I remember when a friend was spending time in waiting rooms while her daughter was undergoing treatment for a severe psychiatric disorder. She would only work on items that would be donated to charity. Her reason was if she worked on garments for her family or her home, every time she saw them she would be transported back to those dismal waiting rooms.

Another friend was with me when my stepfather died unexpectedly. We had a 6 hour drive shortly after where she put down the shawl that she had been working on and picked up a child's sweater she was knitting for charity. She wanted to finish the shawl and didn't want to be reminded of the sad occassion everytime she handled it thereafter.

There seems to be some of that going on with this shawl. Usually knitting is an enjoyable and relaxing activity for me....the rhythm of the repetitive movement, the feel and smell of the yarn, and watching the fabric below the needles grow are pleasures to enjoy.....something like chocolate. But this shawl has been more like....brussel sprouts. I like brussel sprouts well enough: on occassion, in small quantities, and with butter. But brussel sprouts are bitter and knitting this shawl has been one long diet of brussel sprouts.

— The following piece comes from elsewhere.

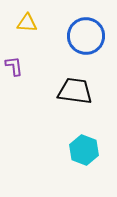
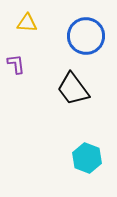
purple L-shape: moved 2 px right, 2 px up
black trapezoid: moved 2 px left, 2 px up; rotated 135 degrees counterclockwise
cyan hexagon: moved 3 px right, 8 px down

So I'm feeling edgy right now as we wait to see how these changes in our lives are going to turn out.

Add to that the fact that eight of my inlaws are descending upon us for the Christmas holiday. These are people who tend to melt down after a 4-5 hour family get together. I can't wait to see what they do while spending 96 hours in close proximity....with 72 of them under my roof. Perhaps I'll include brussel sprouts in at least one of the meals!

So here are my conclusions regarding this stole:
- There are a number of works in progress that I haven't touched since last spring. That was probably a good thing and I will be able to return to them with joy in the new year.
- Once this stole is finished, I will work on charity knitting until things are brighter and more certain.
- I will make no hasty judgements about the disposition of Print O' the Wave...it was originally to be for me. We'll see if I care to keep it after it is set aside for awhile.

And I will dream about the red swallowtail shawl that I want to knit and own. It will be a victory shawl that commemorates the good health we've achieved in this household by eating our brussel sprouts!